Provided records ::
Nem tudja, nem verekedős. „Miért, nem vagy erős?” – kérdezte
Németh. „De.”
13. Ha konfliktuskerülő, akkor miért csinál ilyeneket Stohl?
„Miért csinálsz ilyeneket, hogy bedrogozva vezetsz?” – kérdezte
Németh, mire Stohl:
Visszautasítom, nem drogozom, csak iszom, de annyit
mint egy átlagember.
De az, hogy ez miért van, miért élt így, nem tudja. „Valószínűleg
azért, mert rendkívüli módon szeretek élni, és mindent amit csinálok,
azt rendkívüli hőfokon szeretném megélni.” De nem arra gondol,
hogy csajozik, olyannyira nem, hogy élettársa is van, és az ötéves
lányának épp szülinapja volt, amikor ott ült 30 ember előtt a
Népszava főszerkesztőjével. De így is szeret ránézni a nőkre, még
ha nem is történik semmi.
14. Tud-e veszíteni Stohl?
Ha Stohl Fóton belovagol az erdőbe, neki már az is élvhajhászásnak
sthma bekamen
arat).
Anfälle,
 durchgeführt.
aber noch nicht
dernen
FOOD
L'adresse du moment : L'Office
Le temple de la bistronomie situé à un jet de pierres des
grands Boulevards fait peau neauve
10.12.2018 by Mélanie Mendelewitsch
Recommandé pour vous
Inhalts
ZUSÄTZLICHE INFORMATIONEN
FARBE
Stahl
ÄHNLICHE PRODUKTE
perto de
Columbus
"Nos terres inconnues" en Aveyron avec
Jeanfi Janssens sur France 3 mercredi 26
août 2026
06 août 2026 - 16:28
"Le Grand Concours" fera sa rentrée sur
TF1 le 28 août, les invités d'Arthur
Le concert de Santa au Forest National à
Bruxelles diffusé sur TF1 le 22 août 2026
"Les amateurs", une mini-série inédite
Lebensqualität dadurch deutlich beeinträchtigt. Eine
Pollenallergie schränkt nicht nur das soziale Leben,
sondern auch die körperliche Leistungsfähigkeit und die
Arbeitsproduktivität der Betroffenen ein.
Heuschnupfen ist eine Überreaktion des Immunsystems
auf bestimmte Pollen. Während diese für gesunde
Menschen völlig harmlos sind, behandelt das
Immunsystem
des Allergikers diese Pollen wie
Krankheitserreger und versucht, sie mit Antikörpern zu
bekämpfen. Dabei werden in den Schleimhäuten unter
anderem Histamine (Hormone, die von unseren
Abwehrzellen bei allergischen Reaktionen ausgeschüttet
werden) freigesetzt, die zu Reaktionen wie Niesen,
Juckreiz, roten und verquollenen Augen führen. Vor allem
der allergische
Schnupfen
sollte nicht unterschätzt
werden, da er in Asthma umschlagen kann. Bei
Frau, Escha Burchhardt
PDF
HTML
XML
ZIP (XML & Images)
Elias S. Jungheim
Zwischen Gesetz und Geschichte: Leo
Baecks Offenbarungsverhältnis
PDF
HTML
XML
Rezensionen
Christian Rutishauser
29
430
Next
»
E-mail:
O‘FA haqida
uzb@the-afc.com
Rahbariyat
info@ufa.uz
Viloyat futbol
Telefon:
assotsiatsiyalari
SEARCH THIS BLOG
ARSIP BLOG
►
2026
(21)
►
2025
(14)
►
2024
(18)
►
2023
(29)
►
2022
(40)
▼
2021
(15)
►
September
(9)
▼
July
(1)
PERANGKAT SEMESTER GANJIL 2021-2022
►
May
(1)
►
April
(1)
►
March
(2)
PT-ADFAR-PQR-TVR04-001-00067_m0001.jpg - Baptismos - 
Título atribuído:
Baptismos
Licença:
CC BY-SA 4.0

Exercise :: Nothing in the entries should be skipped. Output them all exactly.

Response area ::
Nem tudja, nem verekedős. „Miért, nem vagy erős?” – kérdezte
Németh. „De.”
13. Ha konfliktuskerülő, akkor miért csinál ilyeneket Stohl?
„Miért csinálsz ilyeneket, hogy bedrogozva vezetsz?” – kérdezte
Németh, mire Stohl:
Visszautasítom, nem drogozom, csak iszom, de annyit
mint egy átlagember.
De az, hogy ez miért van, miért élt így, nem tudja. „Valószínűleg
azért, mert rendkívüli módon szeretek élni, és mindent amit csinálok,
azt rendkívüli hőfokon szeretném megélni.” De nem arra gondol,
hogy csajozik, olyannyira nem, hogy élettársa is van, és az ötéves
lányának épp szülinapja volt, amikor ott ült 30 ember előtt a
Népszava főszerkesztőjével. De így is szeret ránézni a nőkre, még
ha nem is történik semmi.
14. Tud-e veszíteni Stohl?
Ha Stohl Fóton belovagol az erdőbe, neki már az is élvhajhászásnak
sthma bekamen
arat).
Anfälle,
 durchgeführt.
aber noch nicht
dernen
FOOD
L'adresse du moment : L'Office
Le temple de la bistronomie situé à un jet de pierres des
grands Boulevards fait peau neauve
10.12.2018 by Mélanie Mendelewitsch
Recommandé pour vous
Inhalts
ZUSÄTZLICHE INFORMATIONEN
FARBE
Stahl
ÄHNLICHE PRODUKTE
perto de
Columbus
"Nos terres inconnues" en Aveyron avec
Jeanfi Janssens sur France 3 mercredi 26
août 2026
06 août 2026 - 16:28
"Le Grand Concours" fera sa rentrée sur
TF1 le 28 août, les invités d'Arthur
Le concert de Santa au Forest National à
Bruxelles diffusé sur TF1 le 22 août 2026
"Les amateurs", une mini-série inédite
Lebensqualität dadurch deutlich beeinträchtigt. Eine
Pollenallergie schränkt nicht nur das soziale Leben,
sondern auch die körperliche Leistungsfähigkeit und die
Arbeitsproduktivität der Betroffenen ein.
Heuschnupfen ist eine Überreaktion des Immunsystems
auf bestimmte Pollen. Während diese für gesunde
Menschen völlig harmlos sind, behandelt das
Immunsystem
des Allergikers diese Pollen wie
Krankheitserreger und versucht, sie mit Antikörpern zu
bekämpfen. Dabei werden in den Schleimhäuten unter
anderem Histamine (Hormone, die von unseren
Abwehrzellen bei allergischen Reaktionen ausgeschüttet
werden) freigesetzt, die zu Reaktionen wie Niesen,
Juckreiz, roten und verquollenen Augen führen. Vor allem
der allergische
Schnupfen
sollte nicht unterschätzt
werden, da er in Asthma umschlagen kann. Bei
Frau, Escha Burchhardt
PDF
HTML
XML
ZIP (XML & Images)
Elias S. Jungheim
Zwischen Gesetz und Geschichte: Leo
Baecks Offenbarungsverhältnis
PDF
HTML
XML
Rezensionen
Christian Rutishauser
29
430
Next
»
E-mail:
O‘FA haqida
uzb@the-afc.com
Rahbariyat
info@ufa.uz
Viloyat futbol
Telefon:
assotsiatsiyalari
SEARCH THIS BLOG
ARSIP BLOG
►
2026
(21)
►
2025
(14)
►
2024
(18)
►
2023
(29)
►
2022
(40)
▼
2021
(15)
►
September
(9)
▼
July
(1)
PERANGKAT SEMESTER GANJIL 2021-2022
►
May
(1)
►
April
(1)
►
March
(2)
PT-ADFAR-PQR-TVR04-001-00067_m0001.jpg - Baptismos - 
Título atribuído:
Baptismos
Licença:
CC BY-SA 4.0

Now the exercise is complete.